### Exercise instructions
Every single entry that follows must be copied exactly.

------------------------------

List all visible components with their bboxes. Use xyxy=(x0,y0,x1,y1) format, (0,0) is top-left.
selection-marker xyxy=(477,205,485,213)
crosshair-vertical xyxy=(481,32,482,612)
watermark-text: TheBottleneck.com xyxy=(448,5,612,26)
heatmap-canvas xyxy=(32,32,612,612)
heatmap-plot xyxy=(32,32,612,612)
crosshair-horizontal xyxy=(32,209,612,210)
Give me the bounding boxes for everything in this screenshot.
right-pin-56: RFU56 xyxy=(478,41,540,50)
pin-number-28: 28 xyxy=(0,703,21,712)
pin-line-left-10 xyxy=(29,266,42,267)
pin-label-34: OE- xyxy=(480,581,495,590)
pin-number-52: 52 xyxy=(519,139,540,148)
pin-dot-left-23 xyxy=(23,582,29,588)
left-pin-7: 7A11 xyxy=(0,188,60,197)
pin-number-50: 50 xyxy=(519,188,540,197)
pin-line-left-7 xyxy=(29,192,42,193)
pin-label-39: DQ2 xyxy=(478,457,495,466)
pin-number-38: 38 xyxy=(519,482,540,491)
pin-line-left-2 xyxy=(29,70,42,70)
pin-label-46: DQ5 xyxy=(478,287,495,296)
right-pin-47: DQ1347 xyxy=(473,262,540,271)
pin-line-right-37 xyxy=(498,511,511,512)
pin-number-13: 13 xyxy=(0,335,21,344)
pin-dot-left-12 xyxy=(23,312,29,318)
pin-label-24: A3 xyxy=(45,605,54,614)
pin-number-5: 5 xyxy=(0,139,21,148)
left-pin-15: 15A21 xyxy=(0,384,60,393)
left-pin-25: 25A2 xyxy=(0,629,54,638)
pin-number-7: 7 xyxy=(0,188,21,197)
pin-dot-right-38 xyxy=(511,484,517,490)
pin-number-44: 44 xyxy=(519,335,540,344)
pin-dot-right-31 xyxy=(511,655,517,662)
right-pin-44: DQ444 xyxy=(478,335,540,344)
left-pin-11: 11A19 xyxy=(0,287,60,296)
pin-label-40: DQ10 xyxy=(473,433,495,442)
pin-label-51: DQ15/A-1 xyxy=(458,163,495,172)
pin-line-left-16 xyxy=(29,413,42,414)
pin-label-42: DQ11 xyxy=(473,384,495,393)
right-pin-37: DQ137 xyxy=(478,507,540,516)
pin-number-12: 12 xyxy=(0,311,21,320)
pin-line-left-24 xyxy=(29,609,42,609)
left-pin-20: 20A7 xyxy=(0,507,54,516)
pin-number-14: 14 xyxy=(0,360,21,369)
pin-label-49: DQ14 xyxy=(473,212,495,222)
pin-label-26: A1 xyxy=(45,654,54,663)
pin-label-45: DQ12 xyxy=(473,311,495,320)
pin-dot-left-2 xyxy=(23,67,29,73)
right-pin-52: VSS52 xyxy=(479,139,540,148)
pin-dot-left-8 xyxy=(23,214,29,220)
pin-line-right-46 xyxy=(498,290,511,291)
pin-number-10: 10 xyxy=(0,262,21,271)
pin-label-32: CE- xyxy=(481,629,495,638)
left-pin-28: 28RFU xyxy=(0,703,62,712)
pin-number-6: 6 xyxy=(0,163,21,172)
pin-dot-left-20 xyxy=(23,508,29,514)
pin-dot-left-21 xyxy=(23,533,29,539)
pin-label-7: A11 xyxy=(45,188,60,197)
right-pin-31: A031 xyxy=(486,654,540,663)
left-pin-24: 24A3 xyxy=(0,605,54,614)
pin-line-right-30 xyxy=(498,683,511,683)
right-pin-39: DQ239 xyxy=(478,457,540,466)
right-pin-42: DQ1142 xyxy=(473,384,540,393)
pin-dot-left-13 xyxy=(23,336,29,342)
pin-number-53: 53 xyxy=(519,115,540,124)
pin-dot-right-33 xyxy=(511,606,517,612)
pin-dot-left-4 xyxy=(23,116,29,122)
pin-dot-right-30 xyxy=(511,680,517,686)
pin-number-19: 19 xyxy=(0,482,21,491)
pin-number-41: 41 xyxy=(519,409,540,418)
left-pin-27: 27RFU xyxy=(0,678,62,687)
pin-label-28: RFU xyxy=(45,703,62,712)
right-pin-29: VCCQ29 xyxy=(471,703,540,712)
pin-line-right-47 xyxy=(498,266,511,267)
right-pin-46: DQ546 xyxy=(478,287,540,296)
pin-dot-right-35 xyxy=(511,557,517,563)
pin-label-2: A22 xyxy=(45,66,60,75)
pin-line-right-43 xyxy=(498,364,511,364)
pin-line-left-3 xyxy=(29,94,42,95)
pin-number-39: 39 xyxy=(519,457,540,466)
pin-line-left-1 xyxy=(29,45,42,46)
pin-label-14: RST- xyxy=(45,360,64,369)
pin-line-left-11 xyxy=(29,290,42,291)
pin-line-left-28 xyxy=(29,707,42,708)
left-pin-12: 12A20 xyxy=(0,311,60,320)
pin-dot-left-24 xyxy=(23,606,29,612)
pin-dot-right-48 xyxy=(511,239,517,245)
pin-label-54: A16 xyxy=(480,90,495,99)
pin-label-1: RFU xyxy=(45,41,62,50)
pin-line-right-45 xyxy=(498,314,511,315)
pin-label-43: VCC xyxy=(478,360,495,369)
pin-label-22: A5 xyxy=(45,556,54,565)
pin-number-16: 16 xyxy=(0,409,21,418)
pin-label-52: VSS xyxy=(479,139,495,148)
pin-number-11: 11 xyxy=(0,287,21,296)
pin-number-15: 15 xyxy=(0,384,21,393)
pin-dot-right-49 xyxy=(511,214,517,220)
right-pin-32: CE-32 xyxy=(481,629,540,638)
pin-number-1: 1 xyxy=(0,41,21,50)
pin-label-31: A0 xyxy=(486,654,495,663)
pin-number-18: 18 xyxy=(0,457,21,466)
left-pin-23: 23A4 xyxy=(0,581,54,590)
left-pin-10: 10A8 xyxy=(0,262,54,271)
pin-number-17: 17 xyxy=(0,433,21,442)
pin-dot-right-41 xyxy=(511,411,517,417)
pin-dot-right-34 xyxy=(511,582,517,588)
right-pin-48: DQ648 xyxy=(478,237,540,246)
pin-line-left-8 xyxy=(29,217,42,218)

------------------------------

### Output of the exercise
List all visible components with their bboxes. Use xyxy=(x0,y0,x1,y1) format, (0,0) is top-left.
selection-marker xyxy=(477,205,485,213)
crosshair-vertical xyxy=(481,32,482,612)
watermark-text: TheBottleneck.com xyxy=(448,5,612,26)
heatmap-canvas xyxy=(32,32,612,612)
heatmap-plot xyxy=(32,32,612,612)
crosshair-horizontal xyxy=(32,209,612,210)
Give me the bounding boxes for everything in this screenshot.
right-pin-56: RFU56 xyxy=(478,41,540,50)
pin-number-28: 28 xyxy=(0,703,21,712)
pin-line-left-10 xyxy=(29,266,42,267)
pin-label-34: OE- xyxy=(480,581,495,590)
pin-number-52: 52 xyxy=(519,139,540,148)
pin-dot-left-23 xyxy=(23,582,29,588)
left-pin-7: 7A11 xyxy=(0,188,60,197)
pin-number-50: 50 xyxy=(519,188,540,197)
pin-line-left-7 xyxy=(29,192,42,193)
pin-label-39: DQ2 xyxy=(478,457,495,466)
pin-number-38: 38 xyxy=(519,482,540,491)
pin-line-left-2 xyxy=(29,70,42,70)
pin-label-46: DQ5 xyxy=(478,287,495,296)
right-pin-47: DQ1347 xyxy=(473,262,540,271)
pin-line-right-37 xyxy=(498,511,511,512)
pin-number-13: 13 xyxy=(0,335,21,344)
pin-dot-left-12 xyxy=(23,312,29,318)
pin-label-24: A3 xyxy=(45,605,54,614)
pin-number-5: 5 xyxy=(0,139,21,148)
left-pin-15: 15A21 xyxy=(0,384,60,393)
left-pin-25: 25A2 xyxy=(0,629,54,638)
pin-number-7: 7 xyxy=(0,188,21,197)
pin-dot-right-38 xyxy=(511,484,517,490)
pin-number-44: 44 xyxy=(519,335,540,344)
pin-dot-right-31 xyxy=(511,655,517,662)
right-pin-44: DQ444 xyxy=(478,335,540,344)
left-pin-11: 11A19 xyxy=(0,287,60,296)
pin-label-40: DQ10 xyxy=(473,433,495,442)
pin-label-51: DQ15/A-1 xyxy=(458,163,495,172)
pin-line-left-16 xyxy=(29,413,42,414)
pin-label-42: DQ11 xyxy=(473,384,495,393)
right-pin-37: DQ137 xyxy=(478,507,540,516)
pin-number-12: 12 xyxy=(0,311,21,320)
pin-line-left-24 xyxy=(29,609,42,609)
left-pin-20: 20A7 xyxy=(0,507,54,516)
pin-number-14: 14 xyxy=(0,360,21,369)
pin-label-49: DQ14 xyxy=(473,212,495,222)
pin-label-26: A1 xyxy=(45,654,54,663)
pin-label-45: DQ12 xyxy=(473,311,495,320)
pin-dot-left-2 xyxy=(23,67,29,73)
right-pin-52: VSS52 xyxy=(479,139,540,148)
pin-dot-left-8 xyxy=(23,214,29,220)
pin-line-right-46 xyxy=(498,290,511,291)
pin-number-10: 10 xyxy=(0,262,21,271)
pin-label-32: CE- xyxy=(481,629,495,638)
left-pin-28: 28RFU xyxy=(0,703,62,712)
pin-number-6: 6 xyxy=(0,163,21,172)
pin-dot-left-20 xyxy=(23,508,29,514)
pin-dot-left-21 xyxy=(23,533,29,539)
pin-label-7: A11 xyxy=(45,188,60,197)
right-pin-31: A031 xyxy=(486,654,540,663)
left-pin-24: 24A3 xyxy=(0,605,54,614)
pin-line-right-30 xyxy=(498,683,511,683)
right-pin-39: DQ239 xyxy=(478,457,540,466)
right-pin-42: DQ1142 xyxy=(473,384,540,393)
pin-dot-left-13 xyxy=(23,336,29,342)
pin-number-53: 53 xyxy=(519,115,540,124)
pin-dot-right-33 xyxy=(511,606,517,612)
pin-dot-left-4 xyxy=(23,116,29,122)
pin-dot-right-30 xyxy=(511,680,517,686)
pin-number-19: 19 xyxy=(0,482,21,491)
pin-number-41: 41 xyxy=(519,409,540,418)
left-pin-27: 27RFU xyxy=(0,678,62,687)
pin-label-28: RFU xyxy=(45,703,62,712)
right-pin-29: VCCQ29 xyxy=(471,703,540,712)
pin-line-right-47 xyxy=(498,266,511,267)
right-pin-46: DQ546 xyxy=(478,287,540,296)
pin-dot-right-35 xyxy=(511,557,517,563)
pin-label-2: A22 xyxy=(45,66,60,75)
pin-line-right-43 xyxy=(498,364,511,364)
pin-line-left-3 xyxy=(29,94,42,95)
pin-number-39: 39 xyxy=(519,457,540,466)
pin-line-left-1 xyxy=(29,45,42,46)
pin-label-14: RST- xyxy=(45,360,64,369)
pin-line-left-11 xyxy=(29,290,42,291)
pin-line-left-28 xyxy=(29,707,42,708)
left-pin-12: 12A20 xyxy=(0,311,60,320)
pin-dot-left-24 xyxy=(23,606,29,612)
pin-dot-right-48 xyxy=(511,239,517,245)
pin-label-54: A16 xyxy=(480,90,495,99)
pin-label-1: RFU xyxy=(45,41,62,50)
pin-line-right-45 xyxy=(498,314,511,315)
pin-label-43: VCC xyxy=(478,360,495,369)
pin-label-22: A5 xyxy=(45,556,54,565)
pin-number-16: 16 xyxy=(0,409,21,418)
pin-label-52: VSS xyxy=(479,139,495,148)
pin-number-11: 11 xyxy=(0,287,21,296)
pin-number-15: 15 xyxy=(0,384,21,393)
pin-dot-right-49 xyxy=(511,214,517,220)
right-pin-32: CE-32 xyxy=(481,629,540,638)
pin-number-1: 1 xyxy=(0,41,21,50)
pin-label-31: A0 xyxy=(486,654,495,663)
pin-number-18: 18 xyxy=(0,457,21,466)
left-pin-23: 23A4 xyxy=(0,581,54,590)
left-pin-10: 10A8 xyxy=(0,262,54,271)
pin-number-17: 17 xyxy=(0,433,21,442)
pin-dot-right-41 xyxy=(511,411,517,417)
pin-dot-right-34 xyxy=(511,582,517,588)
right-pin-48: DQ648 xyxy=(478,237,540,246)
pin-line-left-8 xyxy=(29,217,42,218)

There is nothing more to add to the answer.